To impart to others the experience of pioneer life on Canada’s western frontier, Pruckl published an autobiographical book in April 2010 entitled A Journey Beyond: A Chronicle of Pioneer Life in Canada.
Through personal sketches and photos of the area, journal entries, letters and editorial commentary, Pruckl’s account conveys the sometimes joyful, sometimes heartbreaking and always adventurous experience of life as an early settler.
Raised in Vienna, Austria, Pruckl left the Viennese milieu of curtsies and bows to accompany her husband, petroleum engineer Franz Joseph Pruckl, to discover a new world—the Wild West of Canada.
The couple broke ties with Austria in 1951, arriving in Halifax and taking the train to Edmonton, where Franz would seek employment at the newly discovered Leduc oil findings. After two years of living and working amid Edmonton’s generally flat terrain, the Pruckls decided to take a trip on horseback to the Rocky Mountains.
“The mountains were in our blood; we loved them,” said Pruckl. “With two saddle horses and one pack horse, we spent a whole summer and fall in the mountains, mostly living off the country. We loved the Rocky Mountains.”
After some consideration, the couple decided in 1954 to take another trip to the Rockies and look for land on which they could build a ranch. Heading north from Jasper National Park, Pruckl said, they ended up in British Columbia.
“We found a valley in the foothills of the Rockies,” she said. “It had exactly the characteristics we had in mind.”
Through hard work and perseverance the couple staked their land, built a successful big-game hunting business and raised a family on a horse and cattle ranch.
Over the years, Pruckl said, the untouched nature of the wilderness where she and her now-late husband built a life has given way to technical progress, with the community of Chetwynd growing into the delightful town that it is today.
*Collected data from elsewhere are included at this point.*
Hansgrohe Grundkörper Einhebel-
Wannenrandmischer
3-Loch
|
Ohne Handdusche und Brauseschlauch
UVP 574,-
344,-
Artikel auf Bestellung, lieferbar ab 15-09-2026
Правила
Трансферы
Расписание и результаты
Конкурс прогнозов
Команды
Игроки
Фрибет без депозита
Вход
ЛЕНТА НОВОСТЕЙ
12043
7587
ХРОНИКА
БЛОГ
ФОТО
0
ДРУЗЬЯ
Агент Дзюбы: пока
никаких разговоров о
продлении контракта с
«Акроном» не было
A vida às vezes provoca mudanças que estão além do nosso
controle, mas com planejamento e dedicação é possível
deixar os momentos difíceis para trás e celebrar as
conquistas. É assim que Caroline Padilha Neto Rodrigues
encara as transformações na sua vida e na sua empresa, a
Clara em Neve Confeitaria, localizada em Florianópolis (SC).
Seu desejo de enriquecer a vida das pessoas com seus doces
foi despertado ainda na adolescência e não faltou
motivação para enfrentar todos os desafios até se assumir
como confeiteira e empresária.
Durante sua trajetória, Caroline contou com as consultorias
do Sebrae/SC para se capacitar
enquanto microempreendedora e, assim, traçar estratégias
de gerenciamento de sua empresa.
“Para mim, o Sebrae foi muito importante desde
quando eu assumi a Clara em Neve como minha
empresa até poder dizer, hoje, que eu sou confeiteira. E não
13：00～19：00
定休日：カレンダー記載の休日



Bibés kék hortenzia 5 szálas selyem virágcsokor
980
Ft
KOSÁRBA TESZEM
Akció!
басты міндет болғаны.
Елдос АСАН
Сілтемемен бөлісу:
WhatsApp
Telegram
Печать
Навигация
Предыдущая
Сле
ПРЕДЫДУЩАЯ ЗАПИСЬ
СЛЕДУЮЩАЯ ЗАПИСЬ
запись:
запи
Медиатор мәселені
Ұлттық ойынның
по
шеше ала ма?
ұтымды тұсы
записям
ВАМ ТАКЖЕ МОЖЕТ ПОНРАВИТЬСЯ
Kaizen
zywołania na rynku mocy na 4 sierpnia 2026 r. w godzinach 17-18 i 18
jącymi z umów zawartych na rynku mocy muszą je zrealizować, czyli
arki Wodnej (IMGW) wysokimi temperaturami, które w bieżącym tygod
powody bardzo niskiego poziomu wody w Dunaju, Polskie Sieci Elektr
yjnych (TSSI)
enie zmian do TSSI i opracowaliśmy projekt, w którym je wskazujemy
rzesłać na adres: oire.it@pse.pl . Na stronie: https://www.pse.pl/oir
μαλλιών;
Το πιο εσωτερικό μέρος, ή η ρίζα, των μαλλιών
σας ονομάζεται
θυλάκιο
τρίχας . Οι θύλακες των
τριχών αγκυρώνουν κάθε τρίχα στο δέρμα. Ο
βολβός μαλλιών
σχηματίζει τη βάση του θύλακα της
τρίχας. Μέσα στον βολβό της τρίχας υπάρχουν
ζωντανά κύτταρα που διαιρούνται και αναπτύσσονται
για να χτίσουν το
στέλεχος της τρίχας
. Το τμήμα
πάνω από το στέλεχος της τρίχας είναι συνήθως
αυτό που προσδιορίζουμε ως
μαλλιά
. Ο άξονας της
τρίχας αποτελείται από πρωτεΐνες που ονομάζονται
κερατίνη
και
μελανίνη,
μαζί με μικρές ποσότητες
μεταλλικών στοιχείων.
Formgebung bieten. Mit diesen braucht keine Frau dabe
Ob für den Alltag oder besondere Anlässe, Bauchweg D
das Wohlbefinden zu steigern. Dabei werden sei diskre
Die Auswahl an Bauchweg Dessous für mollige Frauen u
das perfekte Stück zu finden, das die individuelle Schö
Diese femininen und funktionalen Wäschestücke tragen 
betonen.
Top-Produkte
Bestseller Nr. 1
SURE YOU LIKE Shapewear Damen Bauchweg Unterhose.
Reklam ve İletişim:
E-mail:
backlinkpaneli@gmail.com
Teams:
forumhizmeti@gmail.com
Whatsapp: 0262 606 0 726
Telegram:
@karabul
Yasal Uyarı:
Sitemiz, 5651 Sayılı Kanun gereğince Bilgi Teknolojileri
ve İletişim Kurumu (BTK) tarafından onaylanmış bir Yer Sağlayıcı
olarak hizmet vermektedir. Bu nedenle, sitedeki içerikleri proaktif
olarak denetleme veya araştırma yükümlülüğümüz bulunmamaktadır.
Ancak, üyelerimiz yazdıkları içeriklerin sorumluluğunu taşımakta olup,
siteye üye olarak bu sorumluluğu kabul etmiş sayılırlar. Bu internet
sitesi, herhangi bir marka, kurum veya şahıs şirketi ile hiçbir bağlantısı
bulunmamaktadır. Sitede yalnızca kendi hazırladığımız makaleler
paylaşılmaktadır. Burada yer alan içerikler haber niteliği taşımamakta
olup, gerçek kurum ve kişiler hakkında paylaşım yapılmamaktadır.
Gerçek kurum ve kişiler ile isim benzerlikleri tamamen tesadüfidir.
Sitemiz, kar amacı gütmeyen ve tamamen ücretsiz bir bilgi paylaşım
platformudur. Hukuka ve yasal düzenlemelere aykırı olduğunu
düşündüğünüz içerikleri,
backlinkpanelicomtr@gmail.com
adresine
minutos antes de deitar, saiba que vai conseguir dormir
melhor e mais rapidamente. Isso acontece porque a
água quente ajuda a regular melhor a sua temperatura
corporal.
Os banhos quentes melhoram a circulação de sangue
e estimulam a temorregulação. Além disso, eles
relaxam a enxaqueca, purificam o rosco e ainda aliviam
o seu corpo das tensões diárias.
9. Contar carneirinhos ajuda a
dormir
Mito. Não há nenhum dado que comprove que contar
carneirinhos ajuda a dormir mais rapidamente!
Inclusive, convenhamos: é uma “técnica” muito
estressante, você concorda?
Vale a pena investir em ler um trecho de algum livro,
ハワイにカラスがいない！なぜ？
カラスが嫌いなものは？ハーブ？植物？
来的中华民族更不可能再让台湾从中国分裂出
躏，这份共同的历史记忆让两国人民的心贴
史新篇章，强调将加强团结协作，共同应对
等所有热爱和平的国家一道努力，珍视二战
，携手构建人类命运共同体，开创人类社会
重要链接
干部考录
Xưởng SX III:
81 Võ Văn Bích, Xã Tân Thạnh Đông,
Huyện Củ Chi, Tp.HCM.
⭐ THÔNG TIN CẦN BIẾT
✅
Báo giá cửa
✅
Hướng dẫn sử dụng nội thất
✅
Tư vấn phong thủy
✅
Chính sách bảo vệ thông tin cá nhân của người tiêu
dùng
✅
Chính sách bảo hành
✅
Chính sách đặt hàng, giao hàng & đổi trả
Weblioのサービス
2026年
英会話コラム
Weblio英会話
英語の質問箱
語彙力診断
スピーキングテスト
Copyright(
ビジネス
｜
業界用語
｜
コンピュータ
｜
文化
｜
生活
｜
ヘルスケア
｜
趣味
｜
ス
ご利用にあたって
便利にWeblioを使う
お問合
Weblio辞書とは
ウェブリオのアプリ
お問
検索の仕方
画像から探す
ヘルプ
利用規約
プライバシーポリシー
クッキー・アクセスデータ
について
“During the summer you find beautiful places for golfing, campgrounds, hiking trails, outstanding boating at Moberly Lake and the rivers all around,” said Pruckl, adding that ample opportunities for angling and canoeing as well as visits to the nearby Tumbler Ridge Dinosaur Discovery Museum and Kinuseo Falls make Chetwynd a worthy RV destination.
In the winter, Pruckl said, it’s a short drive to the ski slopes at the pass on Highway 97 going toward Prince George, and that snowboarding and snowmobiling plus ice hockey, figure skating, cross-country ski races and curling are all part of the winter fun.